The Real Difference Between "Macs" and "PCs": Macs Are Much Richer

An old study about computer users' incomes sheds some light on the new "PC vs. Mac" infographic.

A new poll that found people who identified as "Mac people" were more urbane and progressive than "PC people" has led most to exclaim, "No duh." But, as we suggested yesterday, our assumption was that the real relevant difference between Mac users and PC users wasn't the kind of food they liked, but how much money they have. It turns out that our inclination was correct.

According to an apparently forgotten 2009 study from the consumer-research firm NDP, a full 36 percent of Mac users report household incomes greater than $100,000, while only 21 percent of PC users are that rich. With all that extra money, the average Apple household also owns 48 consumer electronics devices, beating out the average PC household's 24. And because Mac users tend to be better educated than their PC counterparts, they're afforded even more opportunity to amass money in the competitive job market.

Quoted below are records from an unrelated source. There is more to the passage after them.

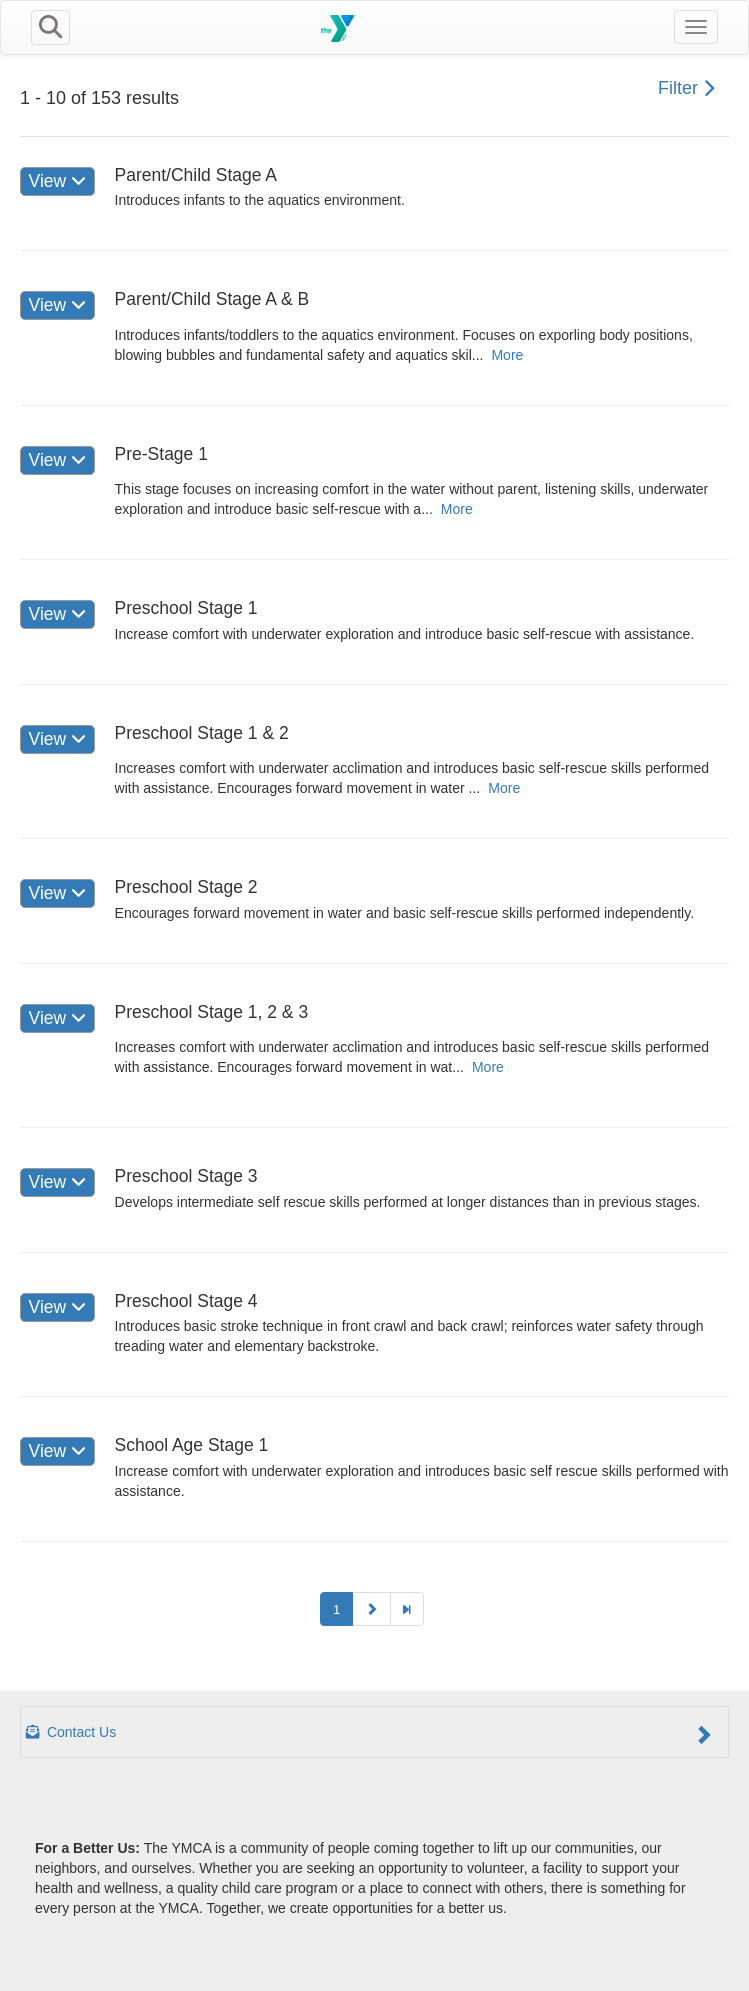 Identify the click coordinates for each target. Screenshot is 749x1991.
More (507, 355)
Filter (686, 88)
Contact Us (369, 1734)
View (57, 181) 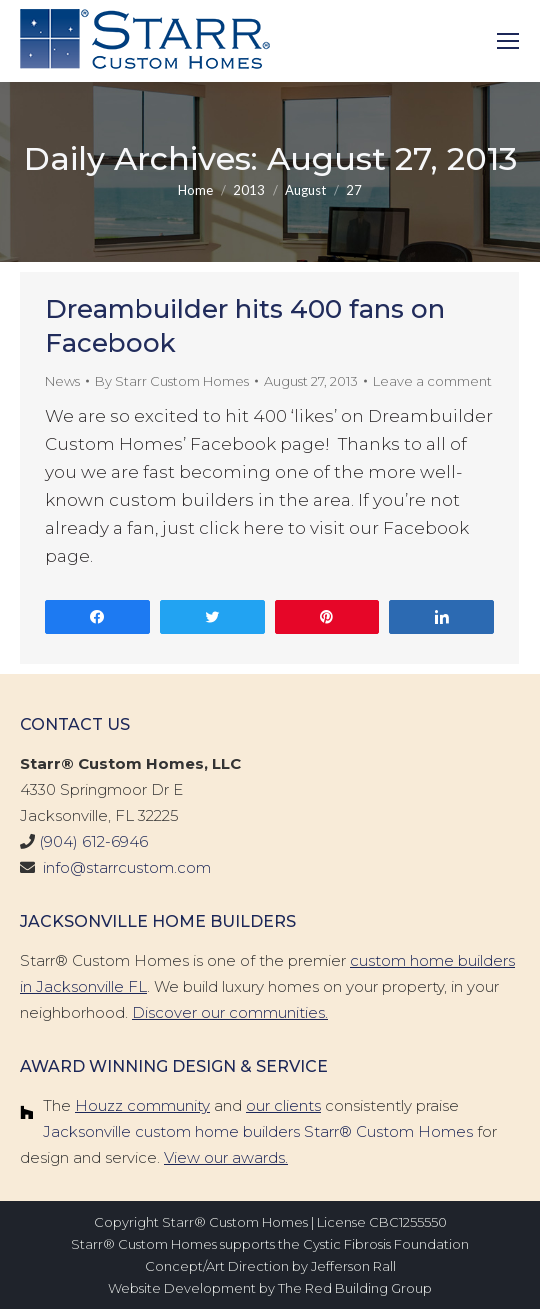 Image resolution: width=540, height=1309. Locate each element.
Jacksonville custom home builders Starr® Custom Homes (258, 1131)
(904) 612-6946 (93, 841)
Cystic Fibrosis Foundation (386, 1244)
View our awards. (226, 1157)
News (62, 381)
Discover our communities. (230, 1012)
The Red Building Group (355, 1288)
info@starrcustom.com (127, 867)
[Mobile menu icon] (508, 41)
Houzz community (142, 1105)
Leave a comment (432, 381)
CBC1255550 (408, 1222)
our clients (283, 1105)
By (172, 381) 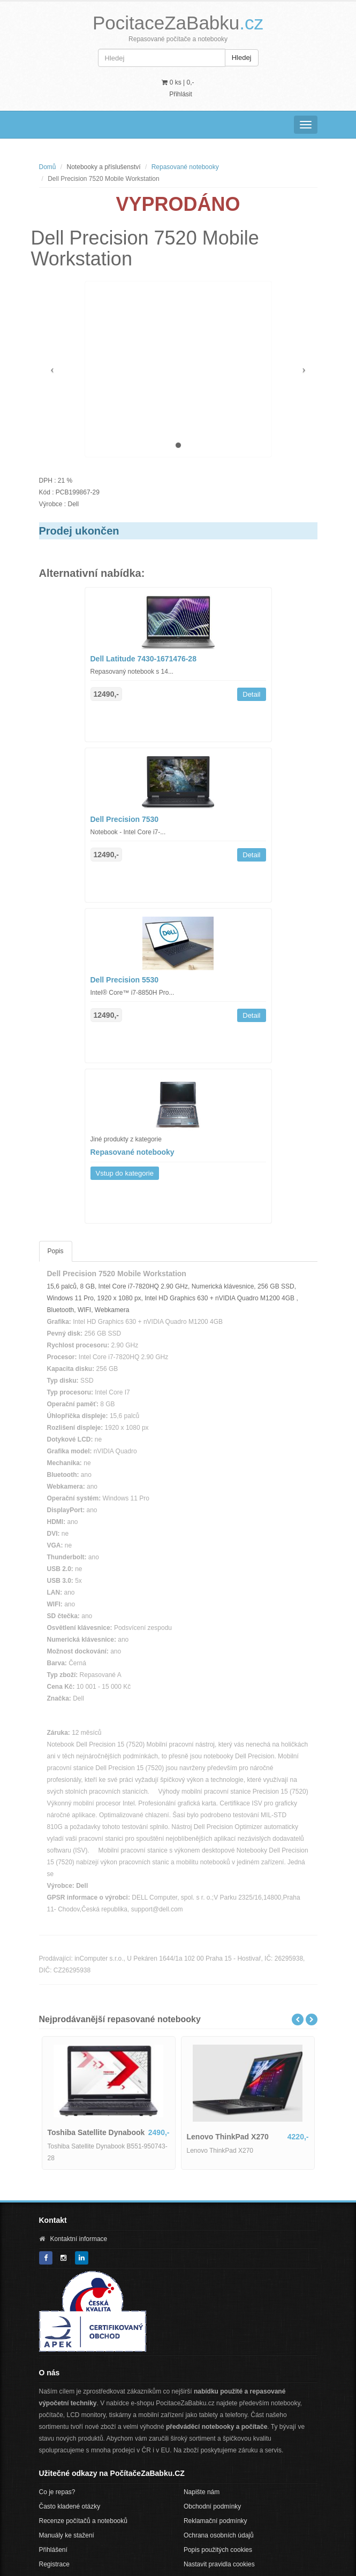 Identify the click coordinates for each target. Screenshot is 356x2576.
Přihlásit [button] (180, 94)
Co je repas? (57, 2492)
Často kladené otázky (70, 2506)
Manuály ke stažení (66, 2535)
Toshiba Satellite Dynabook (96, 2132)
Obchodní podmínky (212, 2506)
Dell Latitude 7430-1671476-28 (143, 658)
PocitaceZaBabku (178, 22)
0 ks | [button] (178, 82)
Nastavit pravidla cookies (219, 2564)
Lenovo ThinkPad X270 (228, 2136)
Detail (251, 694)
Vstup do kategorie (125, 1173)
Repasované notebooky (185, 167)
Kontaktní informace (79, 2239)
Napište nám (201, 2492)
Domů (47, 167)
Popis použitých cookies (218, 2550)
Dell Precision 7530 (124, 819)
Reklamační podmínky (215, 2521)
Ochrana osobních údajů (219, 2535)
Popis (56, 1251)
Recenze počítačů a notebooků (83, 2521)
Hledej (242, 58)
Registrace (54, 2564)
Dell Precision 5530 (124, 979)
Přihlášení (53, 2550) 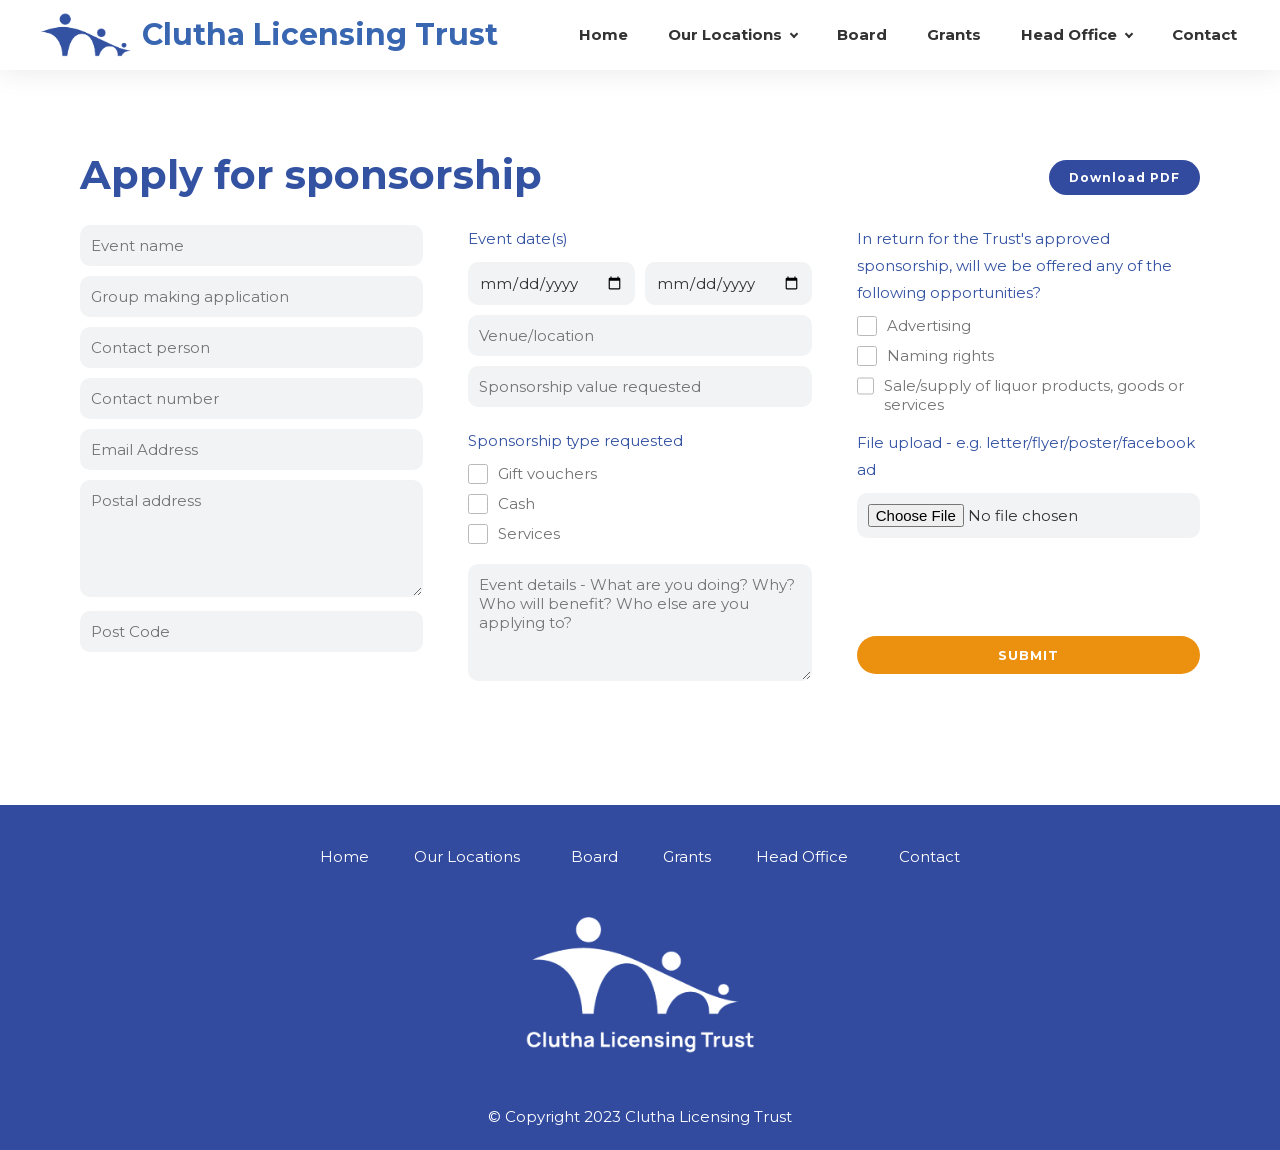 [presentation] (1009, 587)
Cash (516, 503)
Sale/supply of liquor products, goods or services (1034, 395)
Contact (1204, 34)
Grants (954, 34)
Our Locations (725, 34)
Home (603, 34)
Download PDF (1124, 177)
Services (529, 533)
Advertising (929, 325)
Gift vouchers (547, 473)
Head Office (1069, 34)
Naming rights (940, 355)
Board (862, 34) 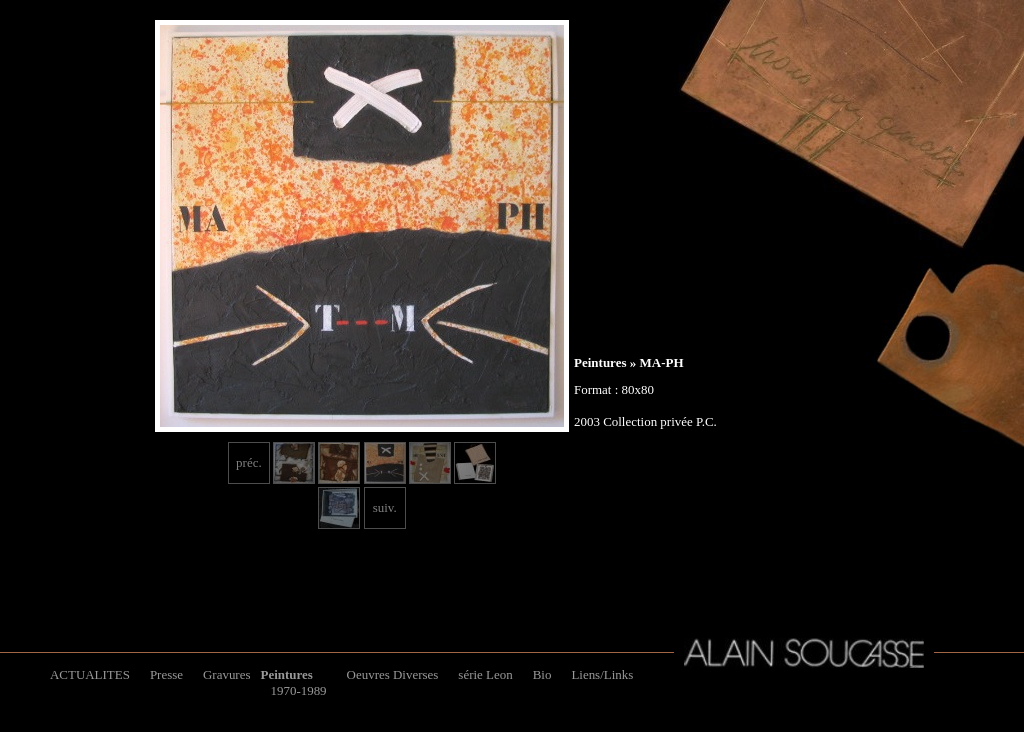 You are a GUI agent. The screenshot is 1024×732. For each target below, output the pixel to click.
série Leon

Knowing these differences, the Mac people vs. PC people infographic starts to make a lot more sense. With more wealth and a more collegiate idea of how best to flaunt wealth, it's no wonder that Mac users tend to favor stereotypically refined comestibles like Moscow mules and "bistro-type fries," while PC users opt for strawberry daiquiris and plain old McDonald's spuds. In short, when your computer's a status symbol—as Mac's advertising suggests it should be—why not your French fries, too?